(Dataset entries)
********************

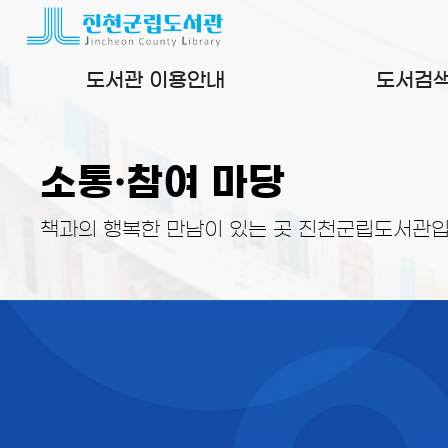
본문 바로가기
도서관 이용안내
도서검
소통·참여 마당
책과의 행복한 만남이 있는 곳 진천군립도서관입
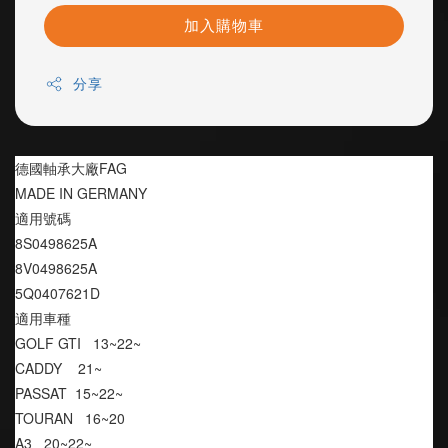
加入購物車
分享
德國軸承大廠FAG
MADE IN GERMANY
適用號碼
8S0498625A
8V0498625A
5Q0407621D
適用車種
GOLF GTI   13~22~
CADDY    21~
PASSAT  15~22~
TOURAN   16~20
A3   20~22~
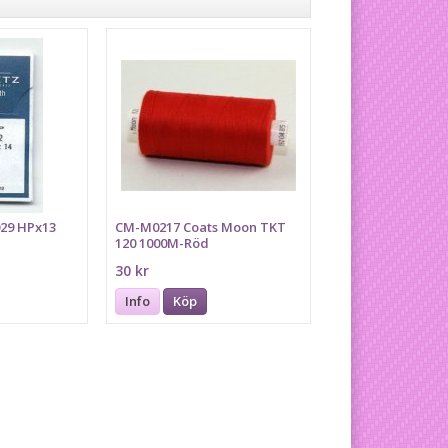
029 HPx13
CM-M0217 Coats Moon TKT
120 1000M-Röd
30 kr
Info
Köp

********************

With the pictures left out, return each entry exactly as written.

본문 바로가기
도서관 이용안내
도서검
소통·참여 마당
책과의 행복한 만남이 있는 곳 진천군립도서관입
加入購物車
分享
德國軸承大廠FAG
MADE IN GERMANY
適用號碼
8S0498625A
8V0498625A
5Q0407621D
適用車種
GOLF GTI   13~22~
CADDY    21~
PASSAT  15~22~
TOURAN   16~20
A3   20~22~
029 HPx13
CM-M0217 Coats Moon TKT
120 1000M-Röd
30 kr
Info
Köp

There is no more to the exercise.